Assigned task |
Working down the material below, reproduce exactly every line from the one containing "Describe the element at coordinates (622, 373)" to the last line, and only those.

Records provided |

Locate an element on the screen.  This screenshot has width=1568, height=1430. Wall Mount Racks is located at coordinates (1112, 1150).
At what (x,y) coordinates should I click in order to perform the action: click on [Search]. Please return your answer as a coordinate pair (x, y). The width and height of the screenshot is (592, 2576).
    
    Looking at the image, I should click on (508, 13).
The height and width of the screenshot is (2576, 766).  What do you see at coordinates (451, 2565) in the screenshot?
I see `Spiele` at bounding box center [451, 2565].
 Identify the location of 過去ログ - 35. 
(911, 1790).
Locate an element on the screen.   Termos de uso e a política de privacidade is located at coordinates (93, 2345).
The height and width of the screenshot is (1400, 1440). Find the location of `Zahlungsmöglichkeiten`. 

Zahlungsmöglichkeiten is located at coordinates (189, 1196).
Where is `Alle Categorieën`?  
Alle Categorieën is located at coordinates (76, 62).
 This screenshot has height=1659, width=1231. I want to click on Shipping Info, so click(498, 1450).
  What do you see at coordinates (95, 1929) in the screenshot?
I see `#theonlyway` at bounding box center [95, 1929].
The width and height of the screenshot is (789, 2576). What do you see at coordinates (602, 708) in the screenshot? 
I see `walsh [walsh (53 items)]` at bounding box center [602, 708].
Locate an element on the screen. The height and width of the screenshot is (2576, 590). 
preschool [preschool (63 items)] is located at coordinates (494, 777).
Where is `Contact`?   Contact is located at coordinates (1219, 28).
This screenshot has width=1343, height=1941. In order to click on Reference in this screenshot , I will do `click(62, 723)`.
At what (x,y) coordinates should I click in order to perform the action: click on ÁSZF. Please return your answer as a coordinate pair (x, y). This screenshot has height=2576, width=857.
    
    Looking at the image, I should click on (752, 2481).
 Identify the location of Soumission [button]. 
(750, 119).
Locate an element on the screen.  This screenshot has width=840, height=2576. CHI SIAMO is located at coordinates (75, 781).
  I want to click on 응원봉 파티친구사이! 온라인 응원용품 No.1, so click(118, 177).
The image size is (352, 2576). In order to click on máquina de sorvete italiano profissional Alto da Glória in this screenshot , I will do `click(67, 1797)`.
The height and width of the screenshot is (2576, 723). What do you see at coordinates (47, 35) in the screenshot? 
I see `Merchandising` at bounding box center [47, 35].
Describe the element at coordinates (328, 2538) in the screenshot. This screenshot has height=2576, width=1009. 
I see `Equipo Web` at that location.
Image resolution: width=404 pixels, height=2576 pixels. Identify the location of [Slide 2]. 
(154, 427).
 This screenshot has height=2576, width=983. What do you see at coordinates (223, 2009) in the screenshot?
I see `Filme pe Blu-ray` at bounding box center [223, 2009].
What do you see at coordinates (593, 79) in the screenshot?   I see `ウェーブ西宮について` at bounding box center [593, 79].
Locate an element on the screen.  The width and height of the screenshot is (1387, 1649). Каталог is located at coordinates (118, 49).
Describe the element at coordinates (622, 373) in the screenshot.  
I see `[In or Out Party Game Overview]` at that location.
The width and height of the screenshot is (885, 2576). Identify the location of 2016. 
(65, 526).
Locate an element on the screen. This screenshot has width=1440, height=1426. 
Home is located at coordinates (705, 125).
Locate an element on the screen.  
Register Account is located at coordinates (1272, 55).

Written solution |
Describe the element at coordinates (622, 373) in the screenshot.  
I see `[In or Out Party Game Overview]` at that location.
The width and height of the screenshot is (885, 2576). Identify the location of 2016. 
(65, 526).
Locate an element on the screen. This screenshot has width=1440, height=1426. 
Home is located at coordinates (705, 125).
Locate an element on the screen.  
Register Account is located at coordinates (1272, 55).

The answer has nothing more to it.